Radiation-Emitting Products

Mammography Facility Adverse Event and Action Report - October 25, 2012

Background

As part of the Mammography Quality Standards Act (MQSA), Congress mandated there be annual reporting of adverse actions taken against mammography facilities. Congress stipulated that the report be made available to physicians and the general public and that it should include information that is useful in evaluating the performance of mammography facilities nationwide.

In order to provide this information in the most timely manner, we now post the following information in “real time,” as this action taken against a mammography facility has concluded:

Mammography Facility Against Which There Was An Adverse Action

The State of Georgia

Facility Name and Address:
Georgia Clinic at Peachtree Corners
6330 Primrose Hill Court, Suite 104
Norcross, GA 30092

Facility ID Number:
209981

Adverse Event:
On December 28, 2011, the American College of Radiology (ACR) initiated an Additional Mammography Review (AMR) for this facility due to the poor quality of clinical images reviewed during a targeted film check performed as a result of a consumer complaint. On April 12, 2012, the ACR notified this facility that the deficiencies found in the mammograms evaluated during its AMR revealed serious problems involving the quality of mammography.

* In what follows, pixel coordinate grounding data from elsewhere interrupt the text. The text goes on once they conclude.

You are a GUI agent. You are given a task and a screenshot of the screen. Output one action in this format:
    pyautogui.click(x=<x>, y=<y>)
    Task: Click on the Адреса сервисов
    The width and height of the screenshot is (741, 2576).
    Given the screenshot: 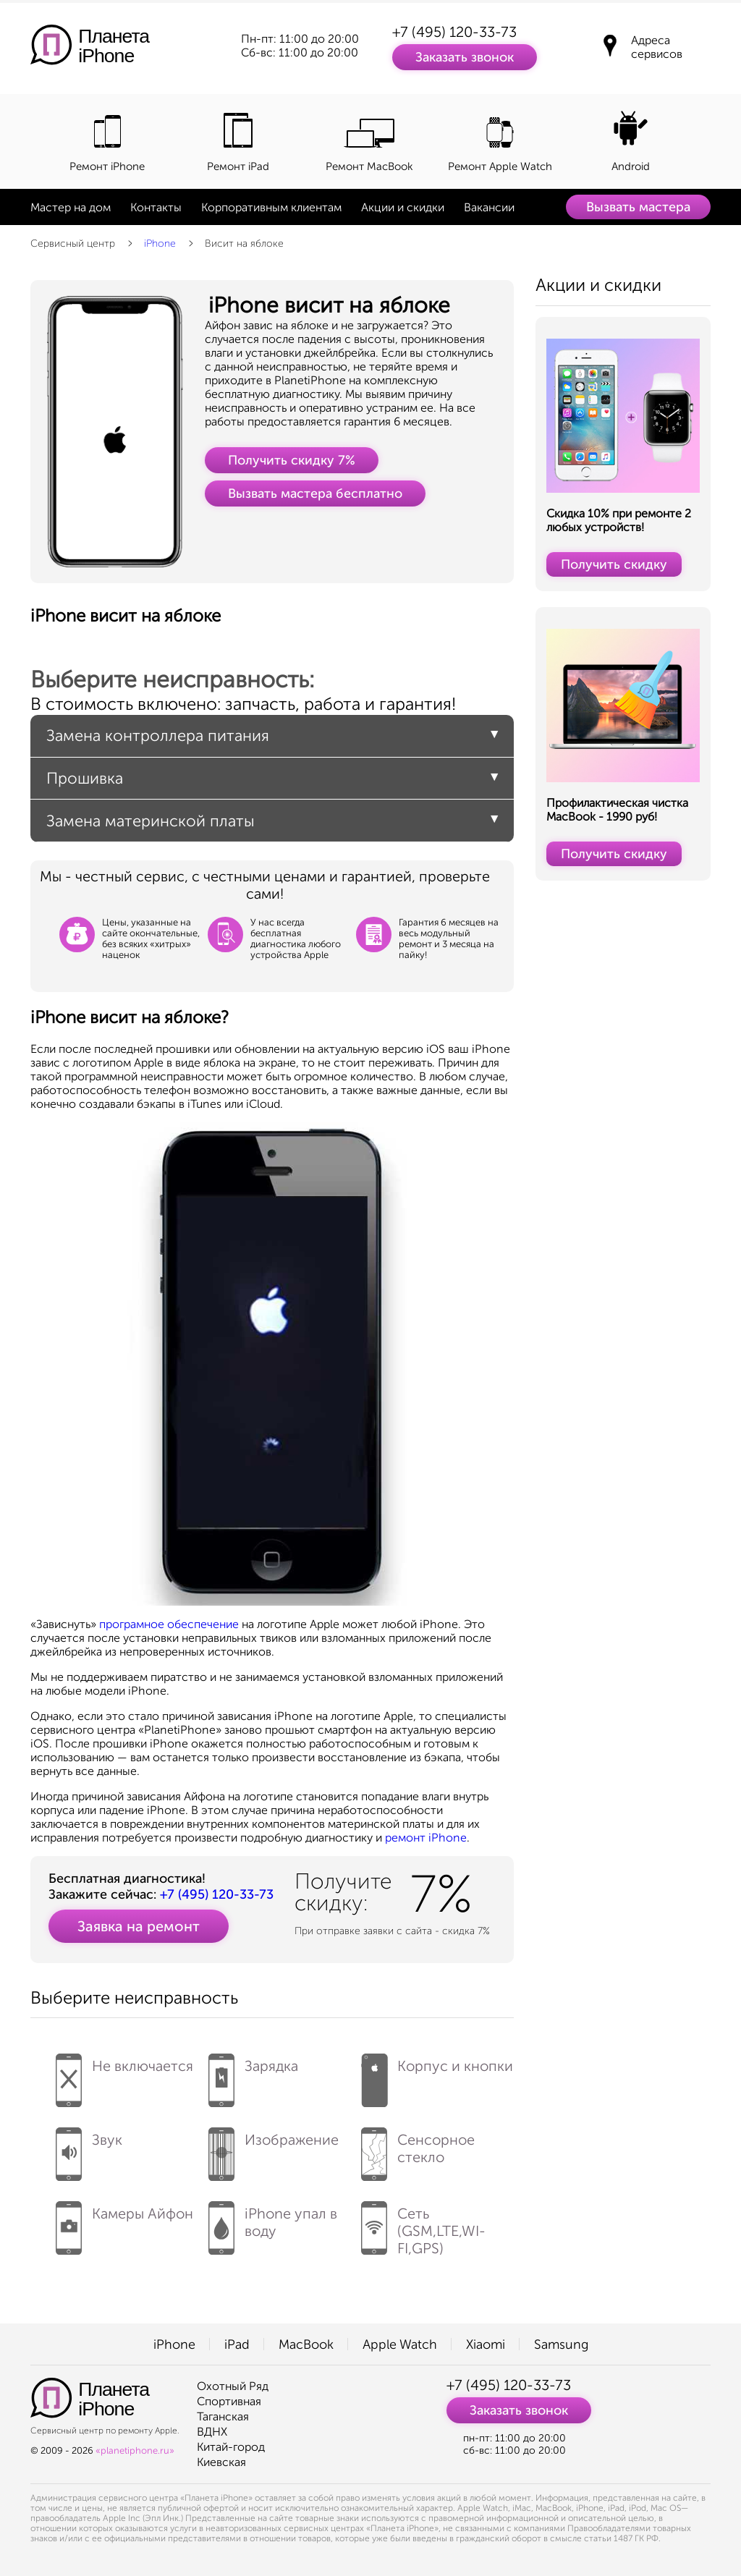 What is the action you would take?
    pyautogui.click(x=656, y=47)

As a result, the ACR revoked the facility’s accreditation on April 23, 2012. The facility voluntarily ceased performing mammography.

Action Taken:
Based on the significant risk to individual or human health found during the AMR, the FDA required the facility to perform a Patient and Referring Healthcare Provider Notification (PPN), which involved notifying all at-risk patients (and their providers) of the possible problems with their examinations.

Corrective Action:
On September 12, 2012, the FDA notified the facility that it successfully completed the PPN process.

Status of the Facility:
After revocation of accreditation, the certification is no longer in effect, and the facility has ceased performing mammography.

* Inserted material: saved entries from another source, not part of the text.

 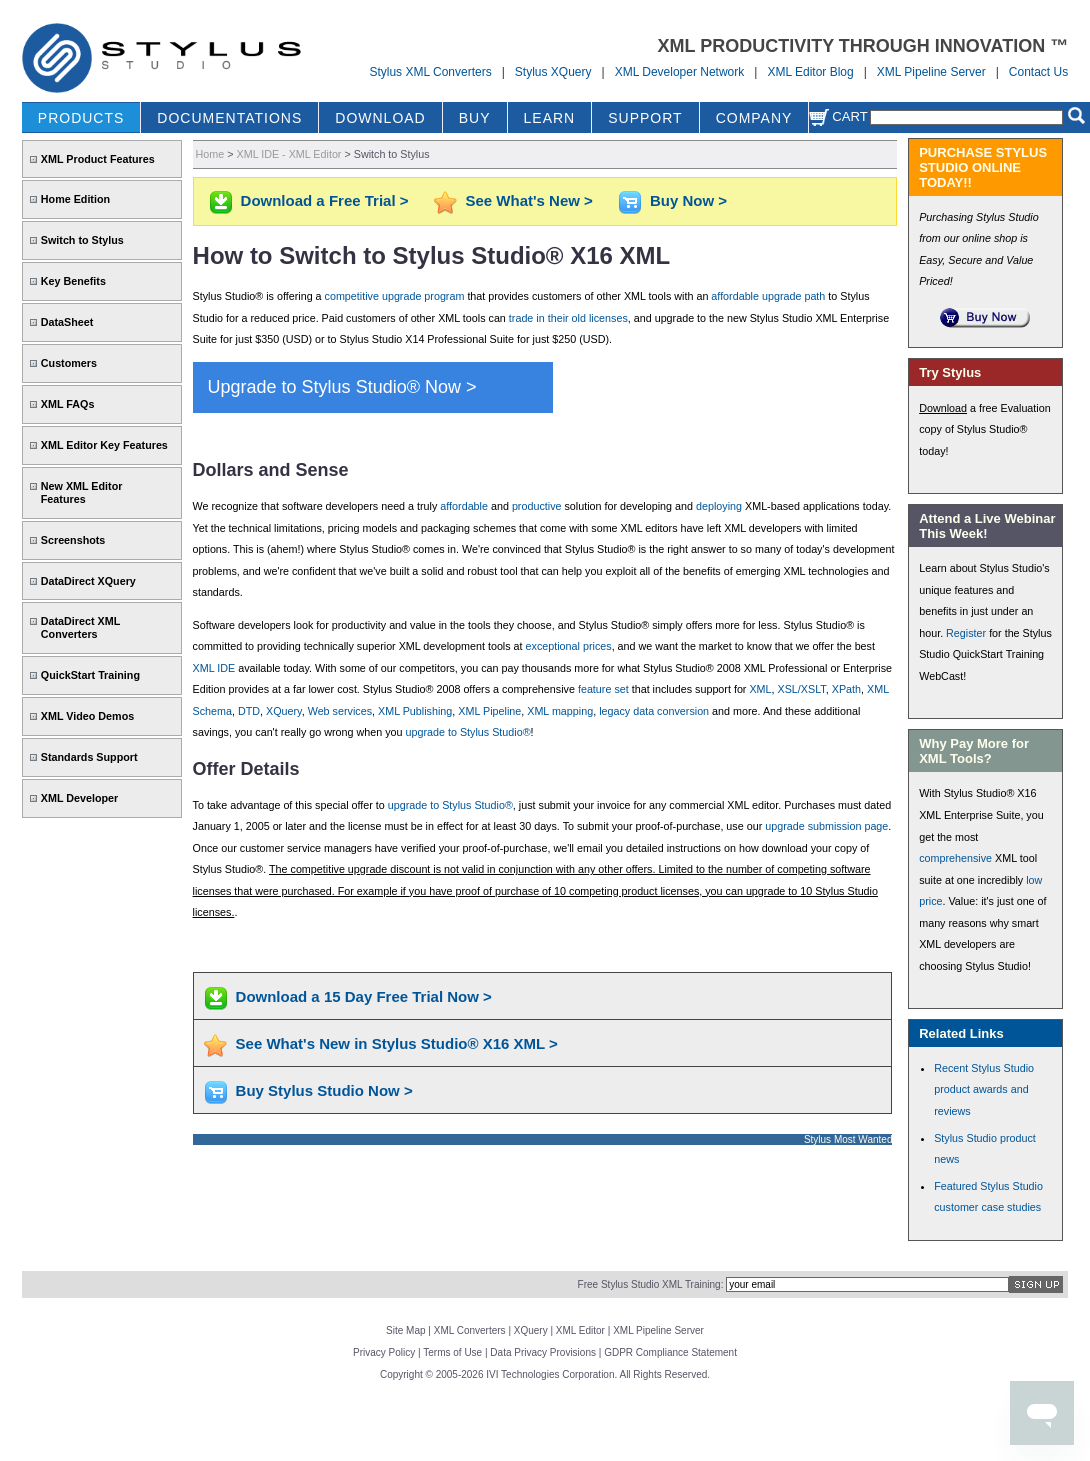 I want to click on XSL/XSLT, so click(x=802, y=689).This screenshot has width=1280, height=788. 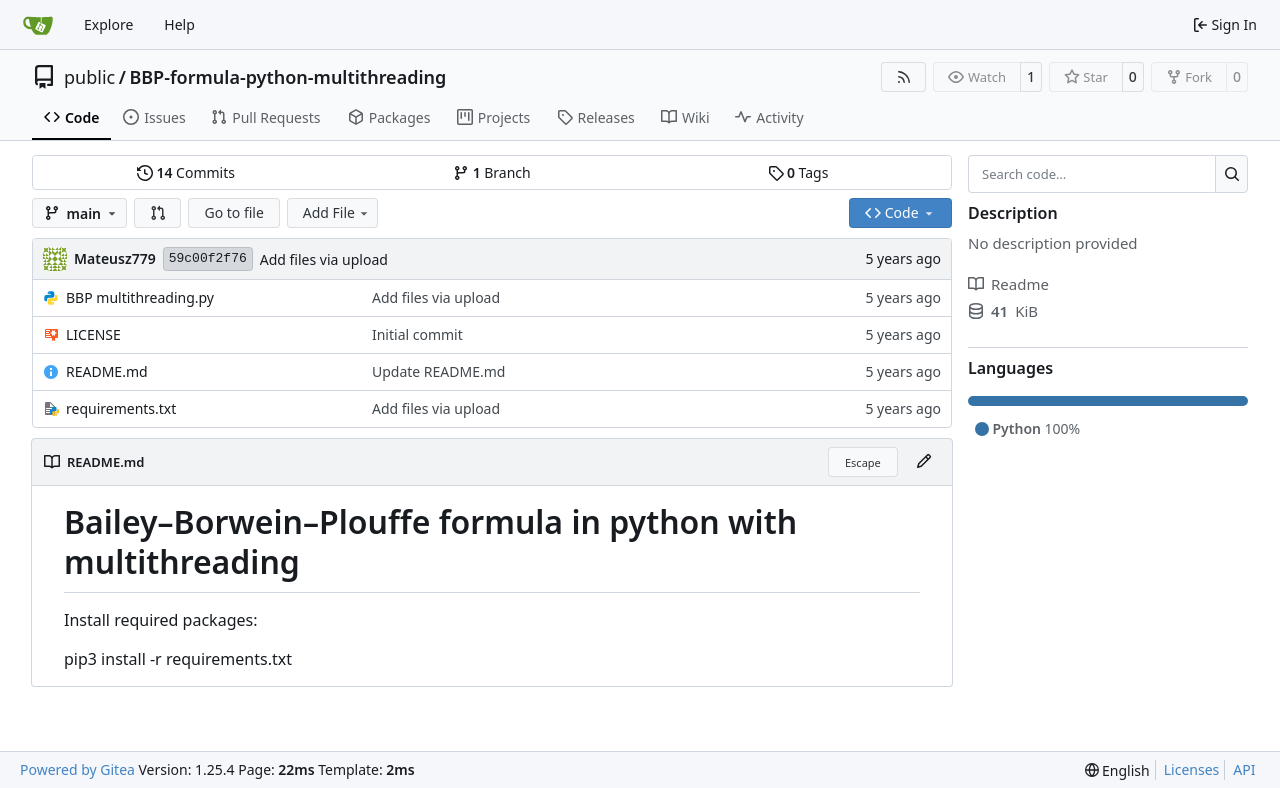 I want to click on Licenses, so click(x=1192, y=769).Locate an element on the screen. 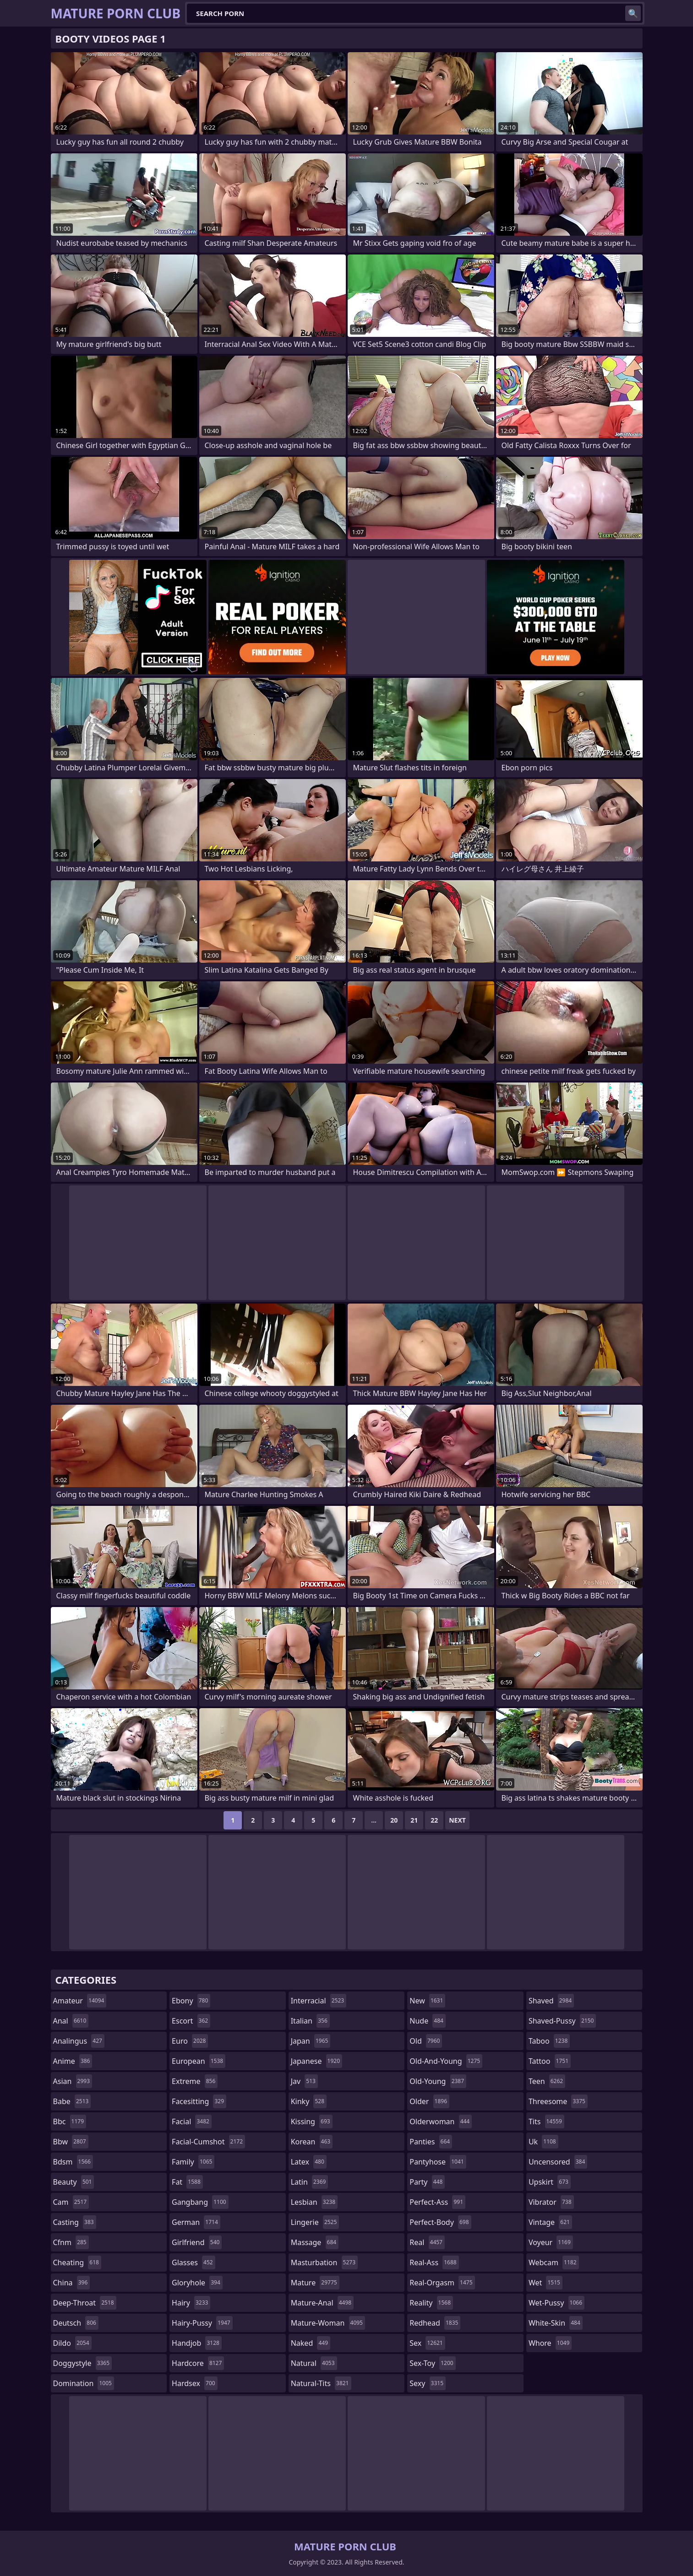  ebony is located at coordinates (191, 2001).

How to Find a FDA-Certified Facility

Cancer Information Service

To operate legally, a mammography facility must have and prominently display an FDA MQSA facility certificate or a similar certificate from an FDA-approved State certifying agency. This certificate shows that the mammography facility is certified as meeting baseline quality standards for equipment, personnel, and practices under the MQSA. Consumers and health professionals can locate MQSA-certified facilities in their geographic area by calling the National Cancer Institute’s Cancer Information Service at 1-800-4-CANCER (1-800-422-6237). Information specialists at this number are trained to answer questions about mammography and breast cancer. Written documentation on mammography and breast cancer is also available on request.

The FDA Mammography Web Site provides a listing of all MQSA-certified facilities by selected State or U.S. territory and zip code.

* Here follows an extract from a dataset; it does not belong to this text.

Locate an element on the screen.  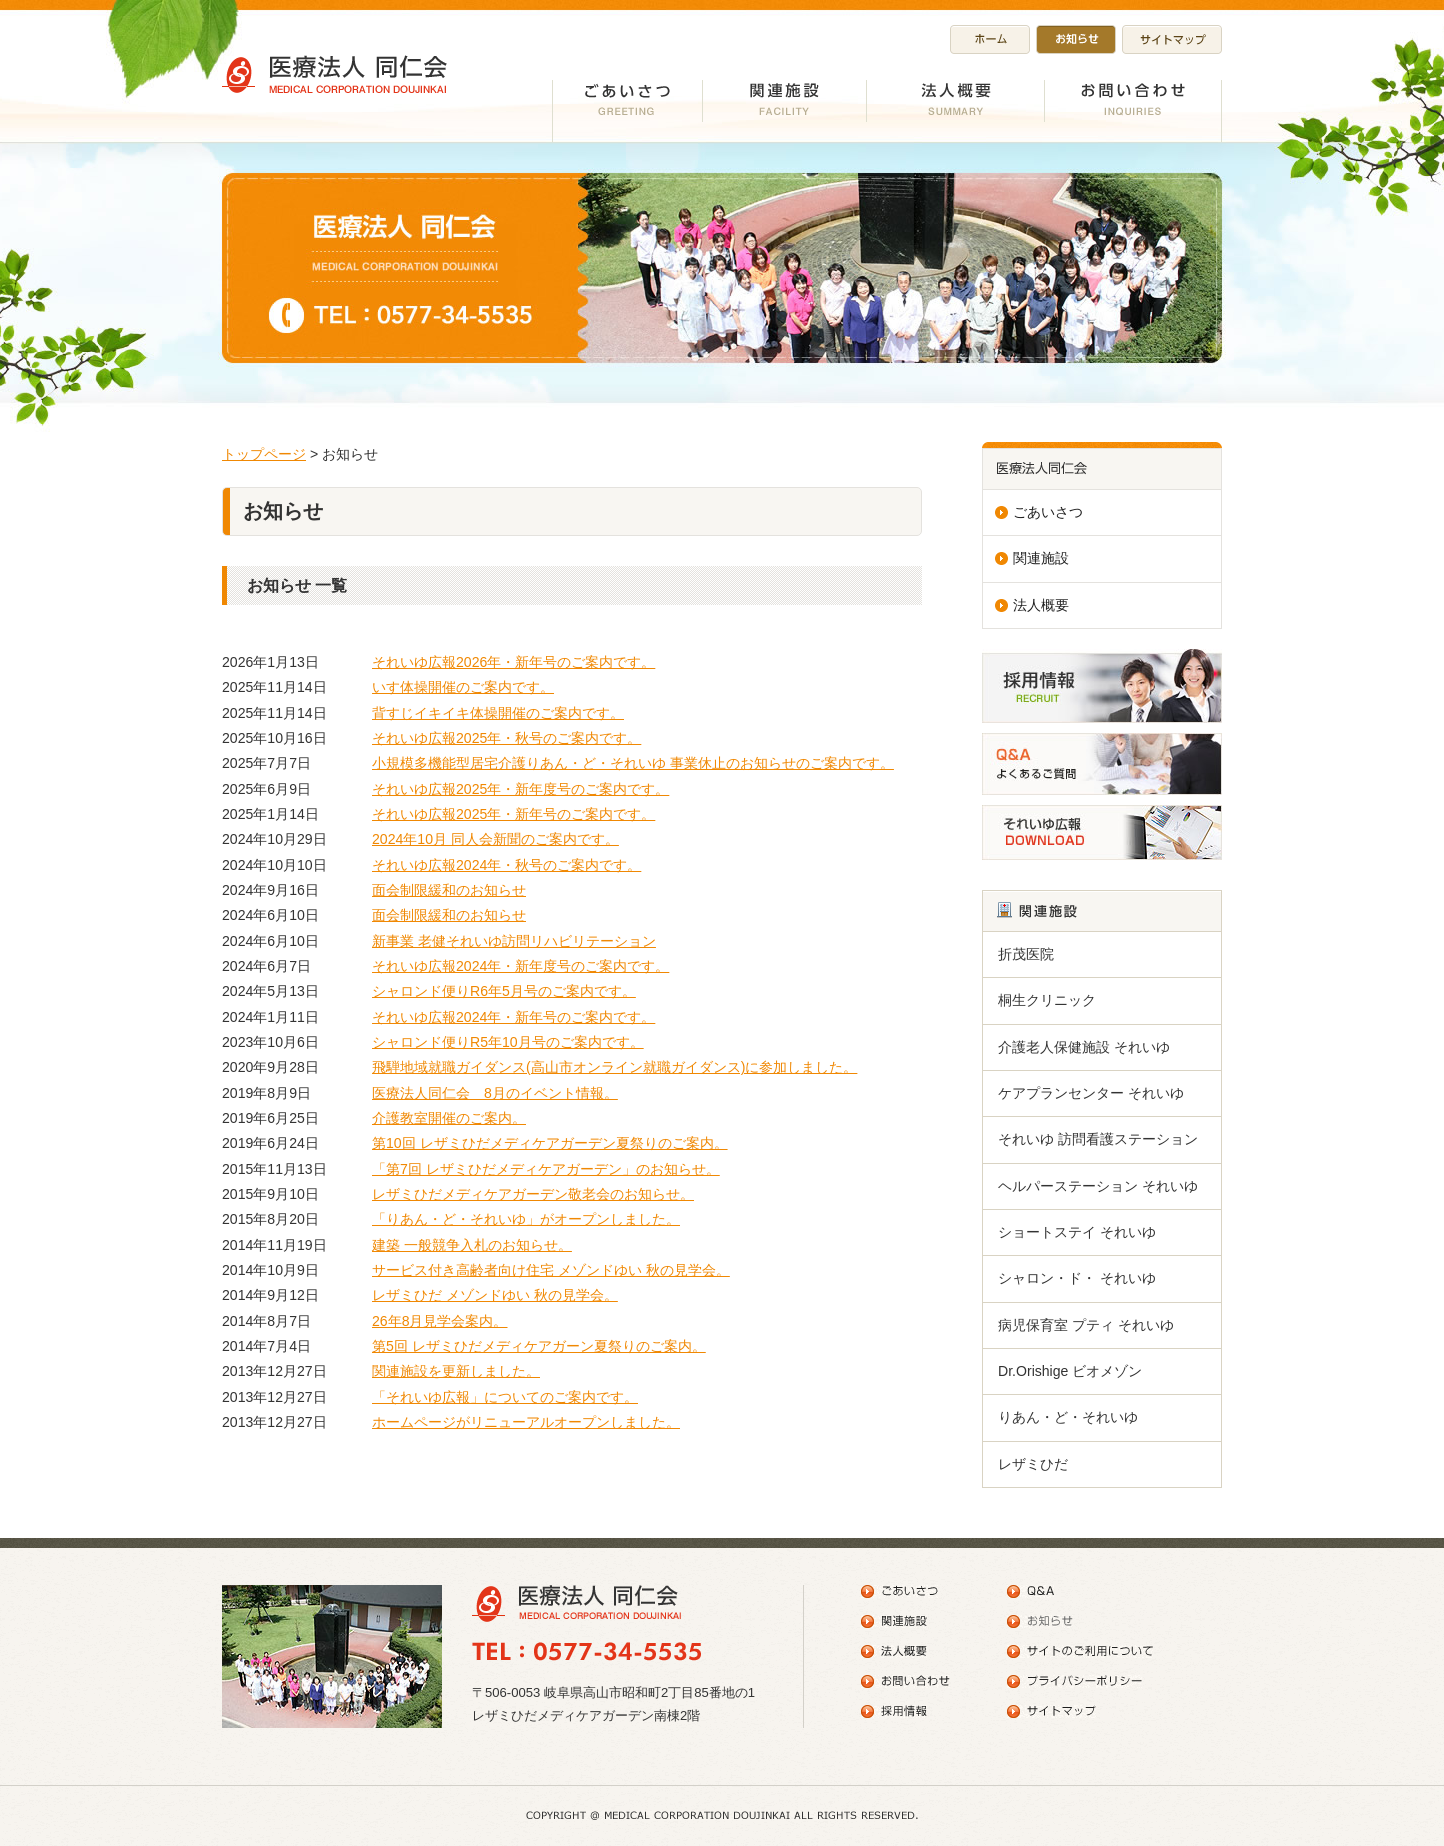
トップページ is located at coordinates (264, 454).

National Technical Information Service
A list of all MQSA-certified mammography facilities is available on a computer diskette and sold as either a single issue (the most recent diskette) or a subscription (the diskette is updated quarterly) from:
National Technical Information Service (NTIS)
5301 Shawnee Road
Alexandria, VA 22312
http://www.ntis.gov/

To order a single disk, call 1-800-553-6847. The NTIS order number is SUB-5386/Code D01.